Para fontes do governo, a confecção pode ser "ajudada de outras formas" - uma hipótese é um alívio tributário. O setor já faz parte da lista dos beneficiados com a desoneração da folha de pagamentos, mas, paradoxalmente, a medida ajudou pouco. Muitas confecções terceirizam a costura das roupas - a parte que gera mais empregos e, consequentemente, mais encargos trabalhistas.

Em sua última coletiva de imprensa, a Abit informou que, além da salvaguarda, está solicitando ao governo que crie um regime tributário especial para a confecção, a exemplo do que já ocorre com outros setores como construção civil e petróleo. A proposta é reduzir a carga tributária da confecção dos atuais 18% da receita bruta para algo entre 5% e 10%. A entidade, no entanto, não detalhou como isso seria feito. Segundo uma fonte do setor de confecção, o regime tributário especial e a salvaguarda são medidas complementares.

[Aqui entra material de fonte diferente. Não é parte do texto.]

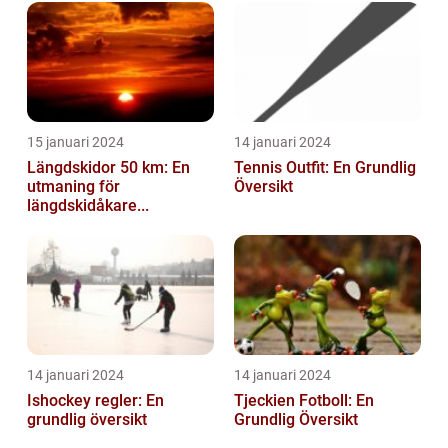
15 januari 2024
14 januari 2024
Längdskidor 50 km: En
Tennis Outfit: En Grundlig
utmaning för
Översikt
längdskidåkare...
14 januari 2024
14 januari 2024
Ishockey regler: En
Tjeckien Fotboll: En
grundlig översikt
Grundlig Översikt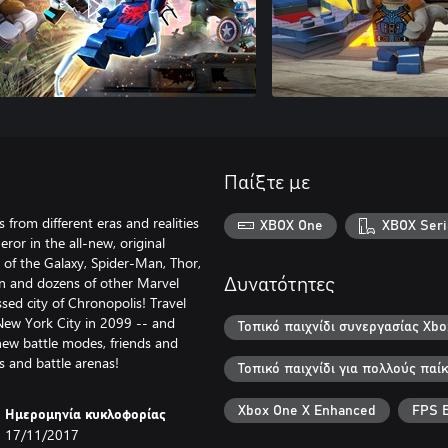
Παίξτε με
 from different eras and realities
XBOX One
XBOX Seri
or in the all-new, original
of the Galaxy, Spider-Man, Thor,
in and dozens of other Marvel
Δυνατότητες
ssed city of Chronopolis! Travel
New York City in 2099 -- and
Τοπικό παιχνίδι συνεργασίας Xbo
new battle modes, friends and
s and battle arenas!
Τοπικό παιχνίδι για πολλούς παί
Xbox One X Enhanced
FPS B
Ημερομηνία κυκλοφορίας
17/11/2017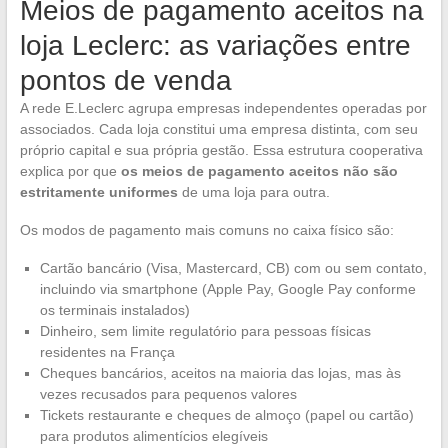
Meios de pagamento aceitos na
loja Leclerc: as variações entre
pontos de venda
A rede E.Leclerc agrupa empresas independentes operadas por
associados. Cada loja constitui uma empresa distinta, com seu
próprio capital e sua própria gestão. Essa estrutura cooperativa
explica por que
os meios de pagamento aceitos não são
estritamente uniformes
de uma loja para outra.
Os modos de pagamento mais comuns no caixa físico são:
Cartão bancário (Visa, Mastercard, CB) com ou sem contato,
incluindo via smartphone (Apple Pay, Google Pay conforme
os terminais instalados)
Dinheiro, sem limite regulatório para pessoas físicas
residentes na França
Cheques bancários, aceitos na maioria das lojas, mas às
vezes recusados para pequenos valores
Tickets restaurante e cheques de almoço (papel ou cartão)
para produtos alimentícios elegíveis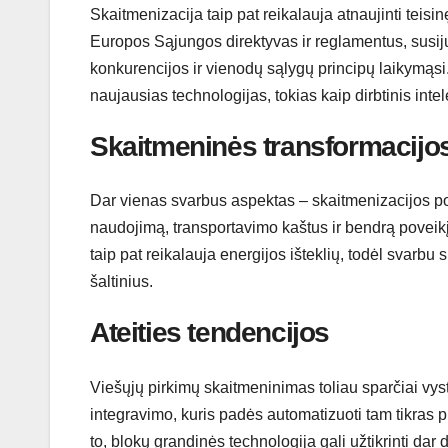
Skaitmenizacija taip pat reikalauja atnaujinti teisinę
Europos Sąjungos direktyvas ir reglamentus, susiju
konkurencijos ir vienodų sąlygų principų laikymąsi. 
naujausias technologijas, tokias kaip dirbtinis inte
Skaitmeninės transformacijos
Dar vienas svarbus aspektas – skaitmenizacijos pov
naudojimą, transportavimo kaštus ir bendrą poveikį a
taip pat reikalauja energijos išteklių, todėl svarbu
šaltinius.
Ateities tendencijos
Viešųjų pirkimų skaitmeninimas toliau sparčiai vystos
integravimo, kuris padės automatizuoti tam tikras p
to, blokų grandinės technologija gali užtikrinti d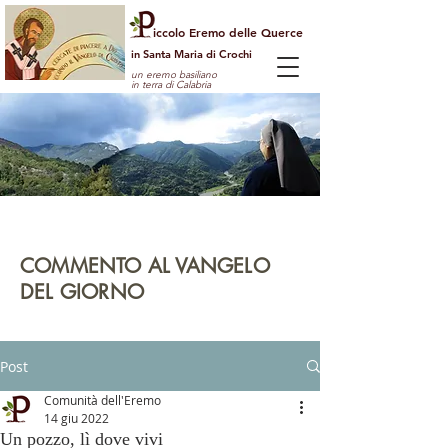
iccolo Eremo delle Querce
in Santa Maria di Crochi
un eremo basiliano
in terra di Calabria
Per guardare la vita dall'alto
e vedere il mondo con gli occhi di Dio
COMMENTO AL VANGELO
DEL GIORNO
leggi | rifletti | prega | agisci
Post
Comunità dell'Eremo
14 giu 2022
Un pozzo, lì dove vivi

Uma eventual salvaguarda para o setor têxtil é um tema extremamente polêmico e está movimentando uma série de interesses. Os grandes varejistas têxteis, como Renner, Marisa e C&A, não querem nem ouvir falar de cota para importar roupa. Eles argumentam que a indústria local não tem condições de atender a demanda. O fato é que roupa no Brasil é mesmo muito caro. Prova disso é que as malas dos turistas voltam cheias de viagens a Miami, Nova York e até a Europa. Para os fabricantes, a culpa é do custo Brasil. Para os varejistas, o problema é o protecionismo. Ambos podem estar corretos, só que a maior parte da fatura é paga pelo consumidor.